You mean the cost of traffic acquisition, or?
Yes. I think from my own note, the cost of traffic acquisition two years ago about 60%. I just interested to see how has it trend since then, and also how much-.
Yeah.
Change of mix would, you know, affect these numbers as well.
I think I expect the data and the inventory cost, which is, you know, traffic acquisition cost plus the cost of all the processing of data and the cloud computing related to that and so on and so forth, to be in that range. You know, I think it will be ±60%-65%. When we invest more into, let's say, going deeper into rural or, you know, trying to calibrate intel around the next sort of frontier of users and markets, we would typically in some cases invest more. In certain scenarios, we can pull back. I think the trends have been quite consistent overall.
What I am also seeing now is that, for the same amount of money that we spend, we are able to listen more, let's say, deeply or widely in terms of connecting with the inventory and the scale. It is no longer, just looking at, you know, individual specific targeting. We're looking at more contextual intel.
When you listen more widely, you build certain deeper contextual capabilities of, you know, what's happening across verticals, across different segments and cohorts of, you know, different categories of users. I think our intel is much broader and wider, and it is deeper because of the verticalization strategy that we have. We can drive more efficiencies as we go along at will.
In many cases, we are also seeing that the first-party data that is coming from our partners, where we work with them as a technology partner to deliver outcomes for them, is also becoming a very positive trend. That leads to more efficiencies as we go along.
Thank you, sir. As that was the last question for today, I would now like to hand the conference over to the management for closing comments. Over to you, sir.

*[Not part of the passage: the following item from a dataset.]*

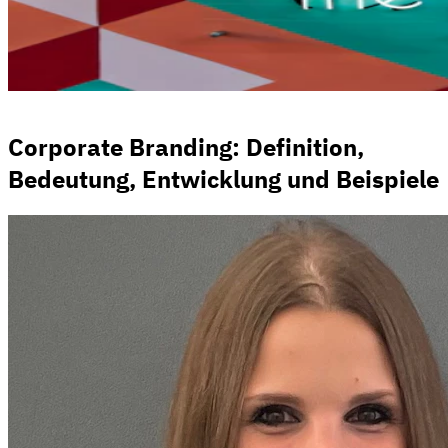
Corporate Branding: Definition,
Bedeutung, Entwicklung und Beispiele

All right. Well, thank you so much for joining the call today. I wish all of you a very successful rest of the year 2023 and a great financial year 2024 ahead. I assure you that Affle will continue to deliver resilient and, you know, growth-oriented and bottom-line sensible performance. I look forward to having our next conversation in a few months. Thank you.
Thank you, sir. On behalf of... Yes, sir. Please continue.
No, I'm just saying thank you, everyone.
Thank you, sir. On behalf of Ambit Capital, that concludes this conference. Thank you for joining us. You may now disconnect your lines.